▶ [GOAL OF THE EXERCISE]: Taking only the lines of the data below from the line with "手数ではございますが直接店舗まで" to the line with "потолков, как правило, в эту услугу не", ends included, write them out exactly and without pictures.

▶ [INPUT MATERIAL]:
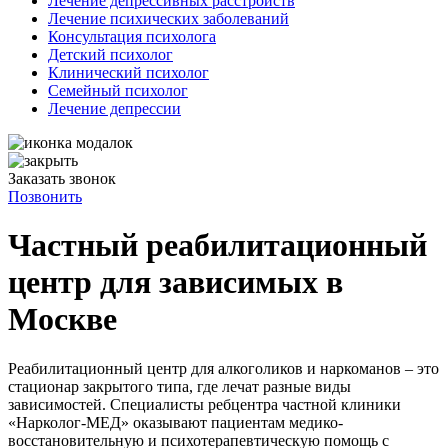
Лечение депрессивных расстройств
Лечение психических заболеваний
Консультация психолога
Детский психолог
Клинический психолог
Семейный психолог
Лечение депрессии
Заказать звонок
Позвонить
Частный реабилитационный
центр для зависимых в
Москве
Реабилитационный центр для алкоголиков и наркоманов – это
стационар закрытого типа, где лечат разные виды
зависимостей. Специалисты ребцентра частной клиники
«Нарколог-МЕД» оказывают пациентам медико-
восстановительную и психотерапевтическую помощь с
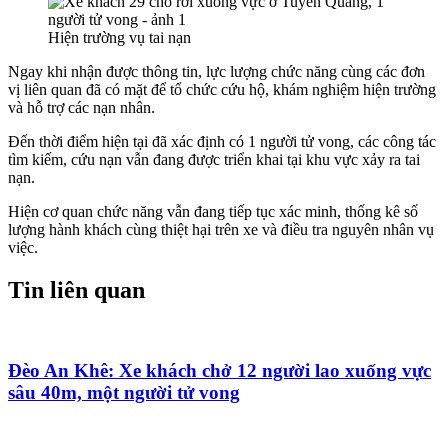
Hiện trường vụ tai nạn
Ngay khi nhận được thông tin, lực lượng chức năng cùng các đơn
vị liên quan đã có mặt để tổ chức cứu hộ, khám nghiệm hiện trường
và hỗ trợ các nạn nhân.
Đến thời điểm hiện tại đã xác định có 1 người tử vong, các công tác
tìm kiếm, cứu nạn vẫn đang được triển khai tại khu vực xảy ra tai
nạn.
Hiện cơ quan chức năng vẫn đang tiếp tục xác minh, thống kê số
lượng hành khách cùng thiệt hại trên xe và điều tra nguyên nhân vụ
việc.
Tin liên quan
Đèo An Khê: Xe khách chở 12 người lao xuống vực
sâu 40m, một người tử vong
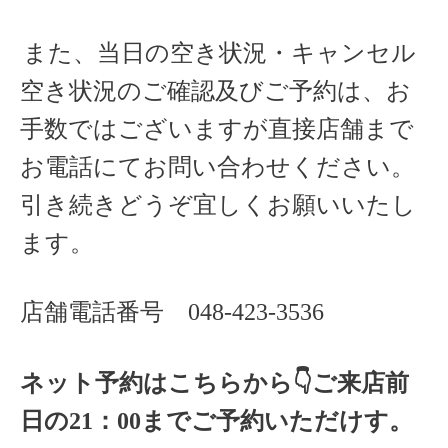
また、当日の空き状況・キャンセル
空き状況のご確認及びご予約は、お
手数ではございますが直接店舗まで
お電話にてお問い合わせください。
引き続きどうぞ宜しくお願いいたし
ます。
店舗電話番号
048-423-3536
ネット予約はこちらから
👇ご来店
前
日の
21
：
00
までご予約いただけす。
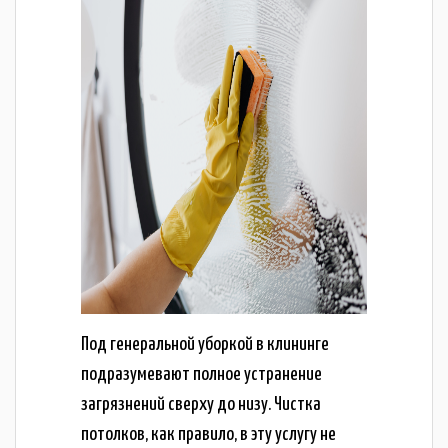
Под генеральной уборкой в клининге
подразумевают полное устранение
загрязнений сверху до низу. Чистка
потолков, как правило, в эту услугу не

---

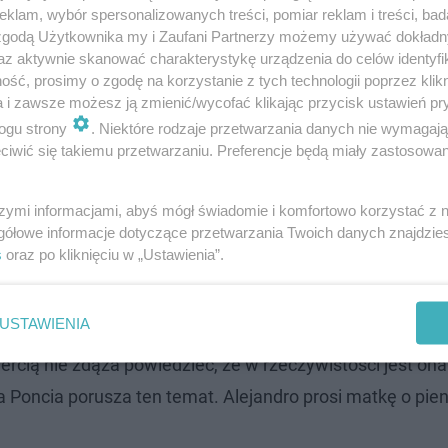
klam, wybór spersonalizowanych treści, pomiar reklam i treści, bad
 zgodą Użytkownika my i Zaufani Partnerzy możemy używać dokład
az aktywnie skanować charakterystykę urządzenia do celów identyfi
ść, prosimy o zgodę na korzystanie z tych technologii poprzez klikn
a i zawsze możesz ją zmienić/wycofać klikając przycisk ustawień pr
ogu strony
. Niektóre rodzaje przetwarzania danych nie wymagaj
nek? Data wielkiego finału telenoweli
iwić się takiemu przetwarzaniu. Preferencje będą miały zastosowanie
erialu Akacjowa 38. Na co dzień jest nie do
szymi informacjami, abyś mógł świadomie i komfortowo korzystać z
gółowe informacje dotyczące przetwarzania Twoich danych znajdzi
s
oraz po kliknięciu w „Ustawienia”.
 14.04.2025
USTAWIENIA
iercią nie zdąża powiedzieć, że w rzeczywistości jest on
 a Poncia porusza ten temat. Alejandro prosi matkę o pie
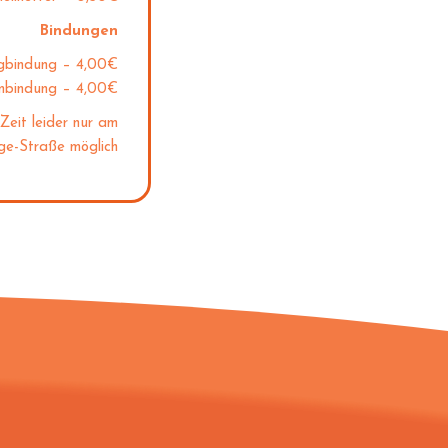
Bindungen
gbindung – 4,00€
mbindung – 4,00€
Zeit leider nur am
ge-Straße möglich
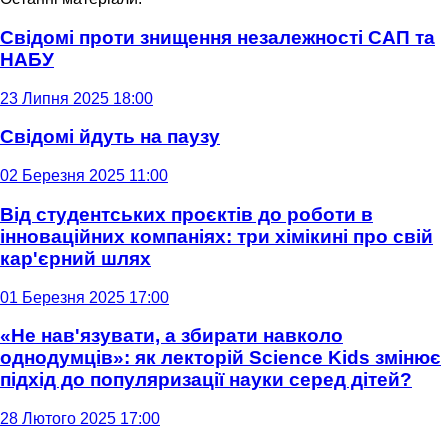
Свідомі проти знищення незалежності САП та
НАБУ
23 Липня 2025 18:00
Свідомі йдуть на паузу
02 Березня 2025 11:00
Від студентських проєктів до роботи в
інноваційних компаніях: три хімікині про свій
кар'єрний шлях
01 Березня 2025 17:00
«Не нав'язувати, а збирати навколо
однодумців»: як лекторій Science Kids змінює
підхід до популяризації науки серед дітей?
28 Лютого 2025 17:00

▶ [RESULT OF THE TASK]:
手数ではございますが直接店舗まで
お電話にてお問い合わせください。
引き続きどうぞ宜しくお願いいたし
ます。
店舗電話番号
048-423-3536
ネット予約はこちらから
👇ご来店
前
日の
21
：
00
までご予約いただけす。
Под генеральной уборкой в клининге
подразумевают полное устранение
загрязнений сверху до низу. Чистка
потолков, как правило, в эту услугу не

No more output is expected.